__Your objective__
Retype, without pictures, the line holding "Mask: right iliac" and each line below it through the final line.

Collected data
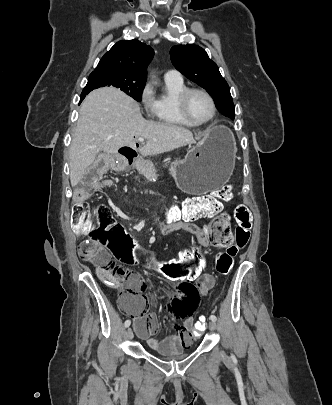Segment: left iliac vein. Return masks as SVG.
<instances>
[{"mask_svg":"<svg viewBox=\"0 0 332 405\" xmlns=\"http://www.w3.org/2000/svg\"><path fill=\"white\" fill-rule=\"evenodd\" d=\"M209 328H210L211 331H215L216 328H217L216 323L214 321H210L209 322Z\"/></svg>","mask_w":332,"mask_h":405,"instance_id":"4c4485c4","label":"left iliac vein"}]
</instances>
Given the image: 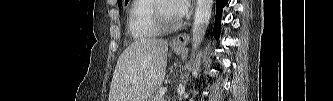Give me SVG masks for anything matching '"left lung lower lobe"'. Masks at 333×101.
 Masks as SVG:
<instances>
[{
	"mask_svg": "<svg viewBox=\"0 0 333 101\" xmlns=\"http://www.w3.org/2000/svg\"><path fill=\"white\" fill-rule=\"evenodd\" d=\"M228 3V0H216V18L213 29V35L218 39L221 31V15L223 7Z\"/></svg>",
	"mask_w": 333,
	"mask_h": 101,
	"instance_id": "1",
	"label": "left lung lower lobe"
}]
</instances>
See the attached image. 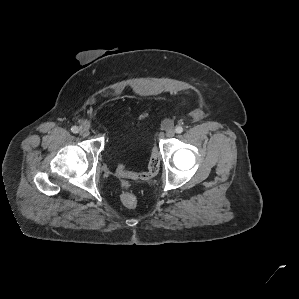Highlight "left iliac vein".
I'll return each mask as SVG.
<instances>
[{
	"label": "left iliac vein",
	"instance_id": "1",
	"mask_svg": "<svg viewBox=\"0 0 299 299\" xmlns=\"http://www.w3.org/2000/svg\"><path fill=\"white\" fill-rule=\"evenodd\" d=\"M175 135V130L174 129H168L167 131H166V136L168 137V138H172L173 136Z\"/></svg>",
	"mask_w": 299,
	"mask_h": 299
}]
</instances>
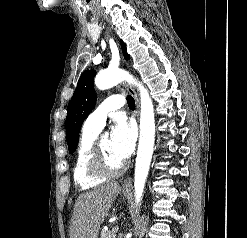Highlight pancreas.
I'll list each match as a JSON object with an SVG mask.
<instances>
[{"mask_svg": "<svg viewBox=\"0 0 247 238\" xmlns=\"http://www.w3.org/2000/svg\"><path fill=\"white\" fill-rule=\"evenodd\" d=\"M100 238H115V235L111 231H102Z\"/></svg>", "mask_w": 247, "mask_h": 238, "instance_id": "1", "label": "pancreas"}]
</instances>
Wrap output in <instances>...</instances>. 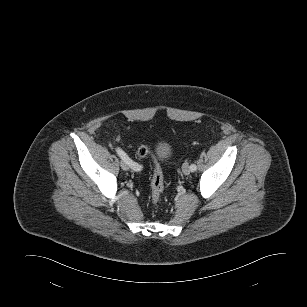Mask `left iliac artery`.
<instances>
[{"mask_svg": "<svg viewBox=\"0 0 307 307\" xmlns=\"http://www.w3.org/2000/svg\"><path fill=\"white\" fill-rule=\"evenodd\" d=\"M190 169H191L192 172H194V171L197 170V166L195 164H191Z\"/></svg>", "mask_w": 307, "mask_h": 307, "instance_id": "left-iliac-artery-1", "label": "left iliac artery"}]
</instances>
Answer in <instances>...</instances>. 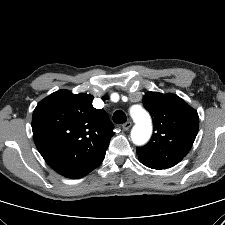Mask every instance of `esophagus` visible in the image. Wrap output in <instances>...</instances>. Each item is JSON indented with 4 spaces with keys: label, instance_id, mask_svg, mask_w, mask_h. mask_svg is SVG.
<instances>
[{
    "label": "esophagus",
    "instance_id": "obj_1",
    "mask_svg": "<svg viewBox=\"0 0 225 225\" xmlns=\"http://www.w3.org/2000/svg\"><path fill=\"white\" fill-rule=\"evenodd\" d=\"M132 123L131 122H126L122 125L123 130L127 131L131 128Z\"/></svg>",
    "mask_w": 225,
    "mask_h": 225
}]
</instances>
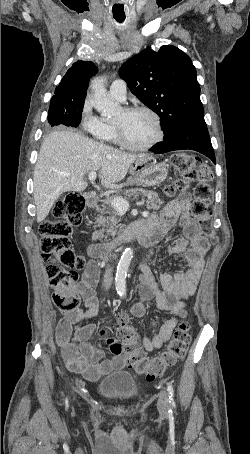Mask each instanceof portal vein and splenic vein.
Here are the masks:
<instances>
[{
	"instance_id": "1",
	"label": "portal vein and splenic vein",
	"mask_w": 250,
	"mask_h": 454,
	"mask_svg": "<svg viewBox=\"0 0 250 454\" xmlns=\"http://www.w3.org/2000/svg\"><path fill=\"white\" fill-rule=\"evenodd\" d=\"M96 172H90L88 175L89 181L93 182L96 179ZM112 207L114 208L115 211H117L119 214L125 213L128 208H129V203L126 199L121 198V197H114L110 201Z\"/></svg>"
}]
</instances>
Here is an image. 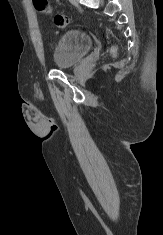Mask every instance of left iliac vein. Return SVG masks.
<instances>
[{
	"label": "left iliac vein",
	"mask_w": 163,
	"mask_h": 235,
	"mask_svg": "<svg viewBox=\"0 0 163 235\" xmlns=\"http://www.w3.org/2000/svg\"><path fill=\"white\" fill-rule=\"evenodd\" d=\"M72 4H77L78 0H69Z\"/></svg>",
	"instance_id": "obj_1"
}]
</instances>
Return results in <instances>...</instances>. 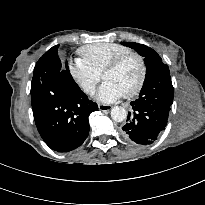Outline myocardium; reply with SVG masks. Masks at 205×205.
Listing matches in <instances>:
<instances>
[{
    "label": "myocardium",
    "mask_w": 205,
    "mask_h": 205,
    "mask_svg": "<svg viewBox=\"0 0 205 205\" xmlns=\"http://www.w3.org/2000/svg\"><path fill=\"white\" fill-rule=\"evenodd\" d=\"M129 58H135L138 61L140 73H139V78H138L135 86L130 91L124 93V96L126 98H132V97L136 96L137 94H139V92L142 90V88L145 84L146 77H147V65H146V61H145L144 57L142 55H140L139 53L132 52V51L123 53V54L117 56L116 58H114L112 61H110L104 67V69L101 73V77L104 78V75L107 72H110V71L117 69Z\"/></svg>",
    "instance_id": "1"
}]
</instances>
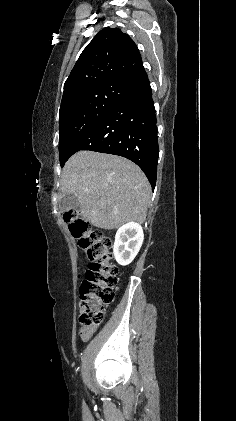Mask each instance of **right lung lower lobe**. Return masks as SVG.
Segmentation results:
<instances>
[{
	"instance_id": "right-lung-lower-lobe-1",
	"label": "right lung lower lobe",
	"mask_w": 236,
	"mask_h": 421,
	"mask_svg": "<svg viewBox=\"0 0 236 421\" xmlns=\"http://www.w3.org/2000/svg\"><path fill=\"white\" fill-rule=\"evenodd\" d=\"M126 95L78 141L73 154L91 150L136 163L154 189L157 177V120L152 89L144 68L123 79Z\"/></svg>"
}]
</instances>
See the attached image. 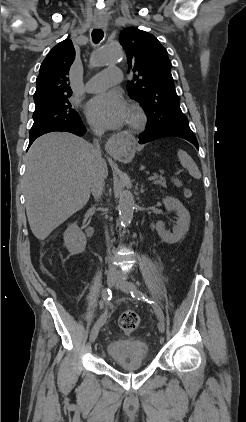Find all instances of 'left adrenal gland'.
Here are the masks:
<instances>
[{"label": "left adrenal gland", "mask_w": 246, "mask_h": 422, "mask_svg": "<svg viewBox=\"0 0 246 422\" xmlns=\"http://www.w3.org/2000/svg\"><path fill=\"white\" fill-rule=\"evenodd\" d=\"M145 190L143 189V184L141 185L140 192L143 193Z\"/></svg>", "instance_id": "1"}]
</instances>
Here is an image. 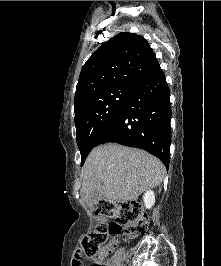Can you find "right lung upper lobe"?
I'll use <instances>...</instances> for the list:
<instances>
[{"label": "right lung upper lobe", "mask_w": 221, "mask_h": 266, "mask_svg": "<svg viewBox=\"0 0 221 266\" xmlns=\"http://www.w3.org/2000/svg\"><path fill=\"white\" fill-rule=\"evenodd\" d=\"M160 68L143 36L122 32L102 44L84 64L75 93V109L86 96L115 86L135 87Z\"/></svg>", "instance_id": "obj_1"}]
</instances>
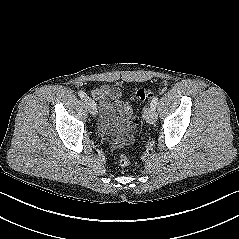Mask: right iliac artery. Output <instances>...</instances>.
<instances>
[{"instance_id":"82829eb1","label":"right iliac artery","mask_w":239,"mask_h":239,"mask_svg":"<svg viewBox=\"0 0 239 239\" xmlns=\"http://www.w3.org/2000/svg\"><path fill=\"white\" fill-rule=\"evenodd\" d=\"M78 95L80 96L81 99H84V100H85L86 97H87V94H86L85 92H83V91H79V92H78Z\"/></svg>"}]
</instances>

__Exercise answer__
Mask: right iliac artery. Output <instances>...</instances>.
<instances>
[{"instance_id":"82829eb1","label":"right iliac artery","mask_w":239,"mask_h":239,"mask_svg":"<svg viewBox=\"0 0 239 239\" xmlns=\"http://www.w3.org/2000/svg\"><path fill=\"white\" fill-rule=\"evenodd\" d=\"M78 95L80 96L81 99H84V100H85L86 97H87V94H86L85 92H83V91H79V92H78Z\"/></svg>"}]
</instances>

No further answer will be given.